Termination after vaccine refusal frustration of employment: Ontario Court of Appeal

Mandate from only client – Bell - made worker unable to perform any work

Termination after vaccine refusal frustration of employment: Ontario Court of Appeal

The Ontario Court of Appeal has dismissed the appeal of a worker who claimed that his termination for refusing to comply with a vaccination mandate from his employer’s only client was a wrongful dismissal rather than a frustration of employment.

The worker was a technician for VuPoint, a company that provides satellite television and smart home installation services for Bell Canada. VuPoint was under contract to Bell for its employees to work for Bell and enter the homes of Bell customers to provide their services. Bell was VuPoint’s only client.

In September 2021, Bell informed VuPoint that all technicians working on Bell projects had to be vaccinated against COVID-19. Bell implemented its own mandatory vaccination policy and required all contractors and agents who worked at or visited any Bell location or customers to be fully vaccinated.

The deadline for vaccination was September 20 and Bell’s policy didn’t include any alternative options to vaccination. If any VuPoint employees didn’t provide proof of vaccination and continued to work, Bell would consider it a material breach of its agreement with VuPoint.

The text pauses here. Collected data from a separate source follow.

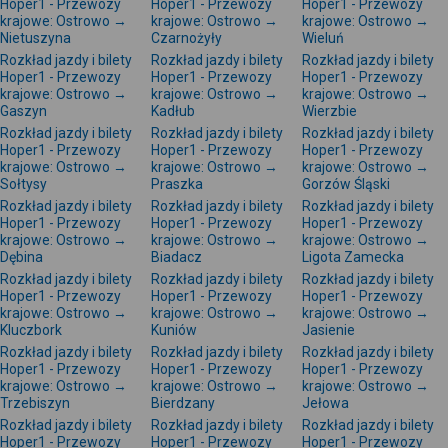
Hoper1 - Przewozy
Hoper1 - Przewozy
Hoper1 - Przewozy
krajowe: Ostrowo →
krajowe: Ostrowo →
krajowe: Ostrowo →
Nietuszyna
Czarnożyły
Wieluń
Rozkład jazdy i bilety
Rozkład jazdy i bilety
Rozkład jazdy i bilety
Hoper1 - Przewozy
Hoper1 - Przewozy
Hoper1 - Przewozy
krajowe: Ostrowo →
krajowe: Ostrowo →
krajowe: Ostrowo →
Gaszyn
Kadłub
Wierzbie
Rozkład jazdy i bilety
Rozkład jazdy i bilety
Rozkład jazdy i bilety
Hoper1 - Przewozy
Hoper1 - Przewozy
Hoper1 - Przewozy
krajowe: Ostrowo →
krajowe: Ostrowo →
krajowe: Ostrowo →
Sołtysy
Praszka
Gorzów Śląski
Rozkład jazdy i bilety
Rozkład jazdy i bilety
Rozkład jazdy i bilety
Hoper1 - Przewozy
Hoper1 - Przewozy
Hoper1 - Przewozy
krajowe: Ostrowo →
krajowe: Ostrowo →
krajowe: Ostrowo →
Dębina
Biadacz
Ligota Zamecka
Rozkład jazdy i bilety
Rozkład jazdy i bilety
Rozkład jazdy i bilety
Hoper1 - Przewozy
Hoper1 - Przewozy
Hoper1 - Przewozy
krajowe: Ostrowo →
krajowe: Ostrowo →
krajowe: Ostrowo →
Kluczbork
Kuniów
Jasienie
Rozkład jazdy i bilety
Rozkład jazdy i bilety
Rozkład jazdy i bilety
Hoper1 - Przewozy
Hoper1 - Przewozy
Hoper1 - Przewozy
krajowe: Ostrowo →
krajowe: Ostrowo →
krajowe: Ostrowo →
Trzebiszyn
Bierdzany
Jełowa
Rozkład jazdy i bilety
Rozkład jazdy i bilety
Rozkład jazdy i bilety
Hoper1 - Przewozy
Hoper1 - Przewozy
Hoper1 - Przewozy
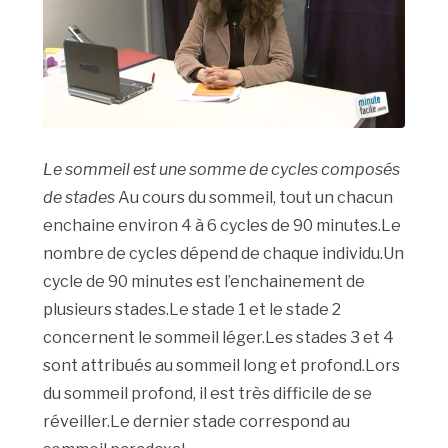
Le sommeil est une somme de cycles composés
de stades
Au cours du sommeil, tout un chacun
enchaine environ 4 à 6 cycles de 90 minutes.Le
nombre de cycles dépend de chaque individu.Un
cycle de 90 minutes est l’enchainement de
plusieurs stades.Le stade 1 et le stade 2
concernent le sommeil léger.Les stades 3 et 4
sont attribués au sommeil long et profond.Lors
du sommeil profond, il est très difficile de se
réveiller.Le dernier stade correspond au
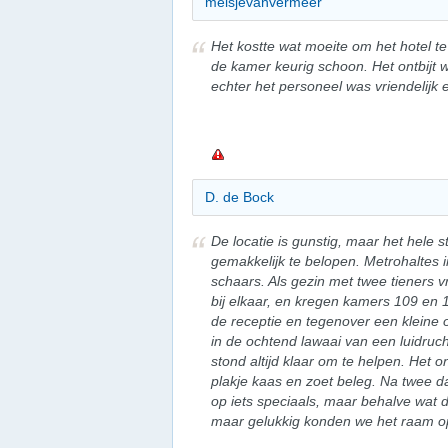
meisjevanvermeer
Het kostte wat moeite om het hotel 
de kamer keurig schoon. Het ontbijt 
echter het personeel was vriendelijk
D. de Bock
De locatie is gunstig, maar het hele
gemakkelijk te belopen. Metrohaltes i
schaars. Als gezin met twee tieners
bij elkaar, en kregen kamers 109 en
de receptie en tegenover een kleine 
in de ochtend lawaai van een luidruc
stond altijd klaar om te helpen. Het o
plakje kaas en zoet beleg. Na twee 
op iets speciaals, maar behalve wat 
maar gelukkig konden we het raam 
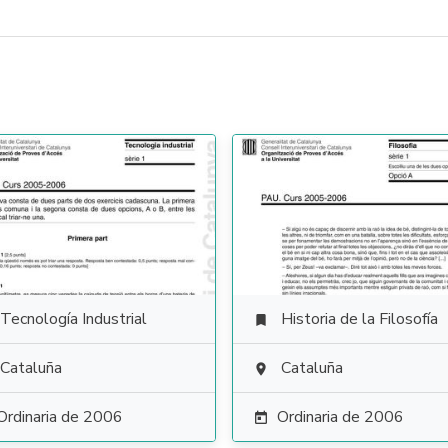
Tecnología Industrial
Historia de la Filosofía

Cataluña
Cataluña

Ordinaria de 2006
Ordinaria de 2006

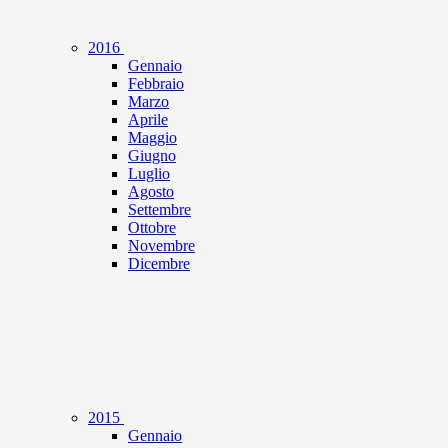
2016
Gennaio
Febbraio
Marzo
Aprile
Maggio
Giugno
Luglio
Agosto
Settembre
Ottobre
Novembre
Dicembre
2015
Gennaio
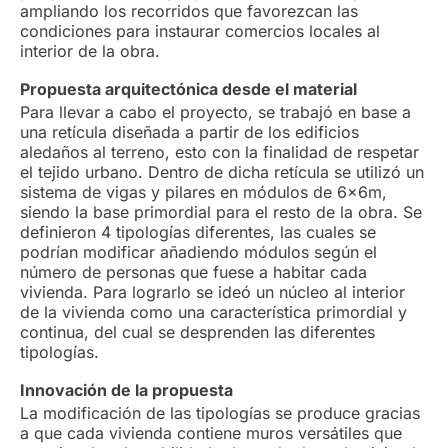
ampliando los recorridos que favorezcan las
condiciones para instaurar comercios locales al
interior de la obra.
Propuesta arquitectónica desde el material
Para llevar a cabo el proyecto, se trabajó en base a
una retícula diseñada a partir de los edificios
aledaños al terreno, esto con la finalidad de respetar
el tejido urbano. Dentro de dicha retícula se utilizó un
sistema de vigas y pilares en módulos de 6x6m,
siendo la base primordial para el resto de la obra. Se
definieron 4 tipologías diferentes, las cuales se
podrían modificar añadiendo módulos según el
número de personas que fuese a habitar cada
vivienda. Para lograrlo se ideó un núcleo al interior
de la vivienda como una característica primordial y
continua, del cual se desprenden las diferentes
tipologías.
Innovación de la propuesta
La modificación de las tipologías se produce gracias
a que cada vivienda contiene muros versátiles que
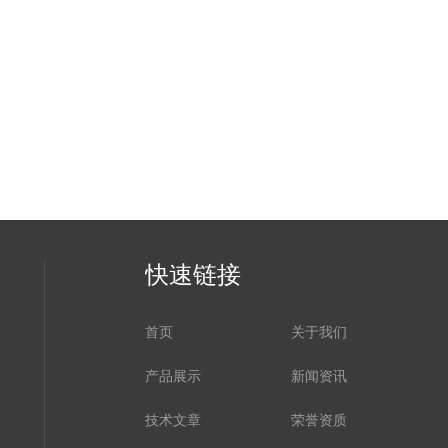
快速链接
首页
关于我们
产品展示
新闻资讯
技术文章
荣誉资质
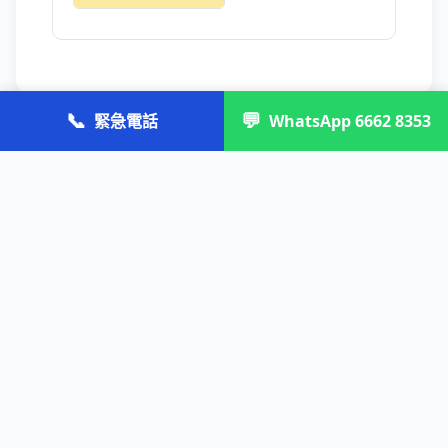
📞
💬
緊急電話
WhatsApp 6662 8353
📝 網上快速查詢報價
留低資料同需求（產品、尺寸、數量、交貨期），專人喺辦公
時間內覆你報價。
稱呼 / 姓名 *
電話（電話同 Email 至少填一樣）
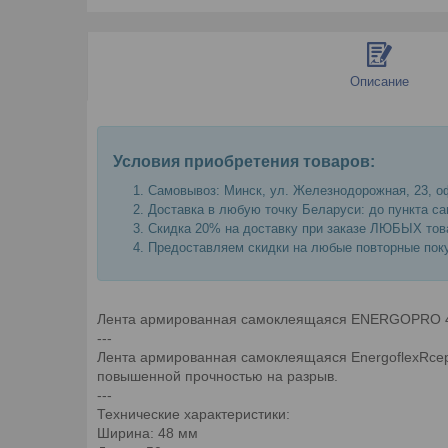
Описание
Условия приобретения товаров:
Самовывоз: Минск, ул. Железнодорожная, 23, оф
Доставка в любую точку Беларуси: до пункта са
Скидка 20% на доставку при заказе ЛЮБЫХ това
Предоставляем скидки на любые повторные поку
Лента армированная самоклеящаяся ENERGOPRO 
---
Лента армированная самоклеящаяся EnergoflexRсер
повышенной прочностью на разрыв.
---
Технические характеристики:
Ширина: 48 мм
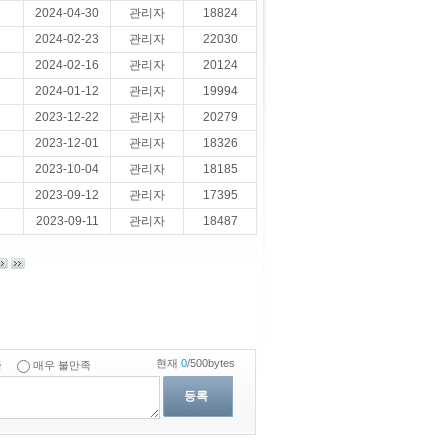
2024-04-30
관리자
18824
2024-02-23
관리자
22030
2024-02-16
관리자
20124
2024-01-12
관리자
19994
2023-12-22
관리자
20279
2023-12-01
관리자
18326
2023-10-04
관리자
18185
2023-09-12
관리자
17395
2023-09-11
관리자
18487
현재
0
/500bytes
족
매우 불만족
등록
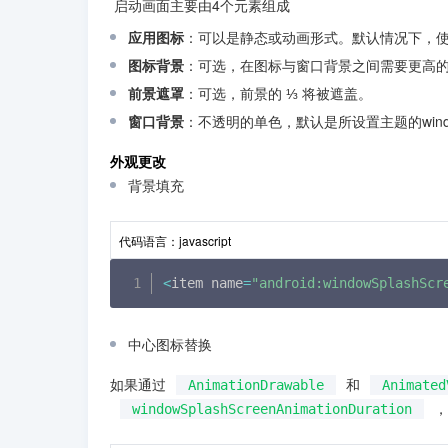
 启动画面主要由4个元素组成
应用图标
：可以是静态或动画形式。默认情况下，使用L
图标背景
：可选，在图标与窗口背景之间需要更高
前景遮罩
：可选，前景的 ⅓ 将被遮盖。
窗口背景
：不透明的单色，默认是所设置主题的window
外观更改
背景填充
代码语言：
javascript
<
item name
=
"android:windowSplashScr
中心图标替换
如果通过
和
AnimationDrawable
Animated
，
windowSplashScreenAnimationDuration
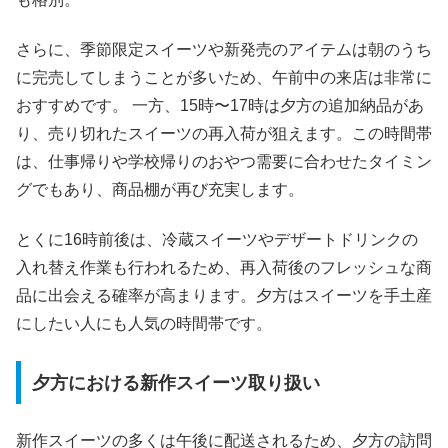
さらに、季節限定スイーツや新発売のアイテムは朝のうち
に完売してしまうことが多いため、午前中の来店は非常に
おすすめです。 一方、15時〜17時は夕方の追加納品があ
り、売り切れたスイーツの再入荷が狙えます。この時間帯
は、仕事帰りや学校帰りのおやつ需要に合わせたタイミン
グでもあり、商品棚が再び充実します。
とくに16時前後は、冷蔵スイーツやデザートドリンクの
入れ替え作業も行われるため、再入荷後のフレッシュな商
品に出会える確率が高まります。夕方はスイーツを手土産
にしたい人にも人気の時間帯です。
夕方における新作スイーツ取り扱い
新作スイーツの多くは午後に配送されるため、夕方の訪問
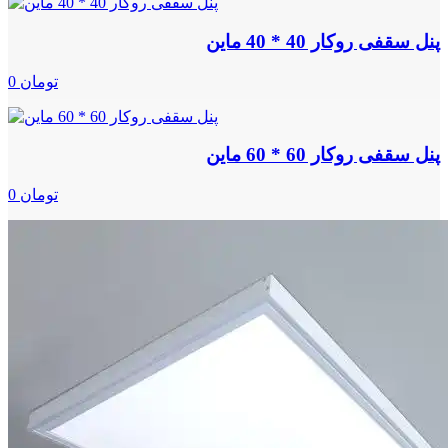
پنل سقفی روکار 40 * 40 ماین
0 تومان
پنل سقفی روکار 60 * 60 ماین
0 تومان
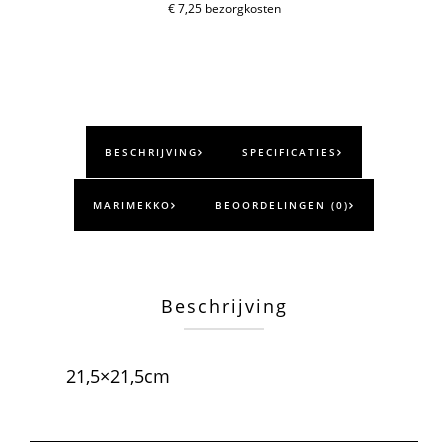
€ 7,25 bezorgkosten
BESCHRIJVING
SPECIFICATIES
MARIMEKKO
BEOORDELINGEN (0)
Beschrijving
21,5×21,5cm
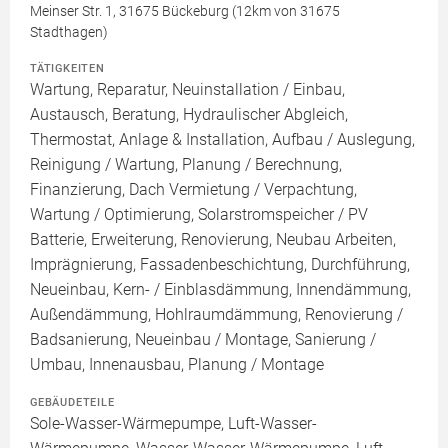
Meinser Str. 1, 31675 Bückeburg (12km von 31675
Stadthagen)
TÄTIGKEITEN
Wartung, Reparatur, Neuinstallation / Einbau,
Austausch, Beratung, Hydraulischer Abgleich,
Thermostat, Anlage & Installation, Aufbau / Auslegung,
Reinigung / Wartung, Planung / Berechnung,
Finanzierung, Dach Vermietung / Verpachtung,
Wartung / Optimierung, Solarstromspeicher / PV
Batterie, Erweiterung, Renovierung, Neubau Arbeiten,
Imprägnierung, Fassadenbeschichtung, Durchführung,
Neueinbau, Kern- / Einblasdämmung, Innendämmung,
Außendämmung, Hohlraumdämmung, Renovierung /
Badsanierung, Neueinbau / Montage, Sanierung /
Umbau, Innenausbau, Planung / Montage
GEBÄUDETEILE
Sole-Wasser-Wärmepumpe, Luft-Wasser-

As a result, VuPoint implemented its own mandatory vaccination policy requiring all installers to provide proof of vaccination. Noncompliant employees would be prohibited from performing work for Bell.

Two weeks’ notice

The worker didn’t want to get vaccinated, so he applied for a new job shortly thereafter. On Sept. 28, he hadn’t yet provided proof of vaccination, so VuPoint provided him with two weeks’ notice that his employment would be terminated Oct. 12 for noncompliance. The worker replied with a letter confirming his refusal to comply with the policy and claiming that it was discriminatory.

The worker eventually found new employment in March 2022 at a lower pay rate. He sued VuPoint for wrongful dismissal, but VuPoint argued that the employment contract was frustrated from Bell’s policy, over which the company had no control. Bell’s policy prevented the worker from being able to work, said VuPoint.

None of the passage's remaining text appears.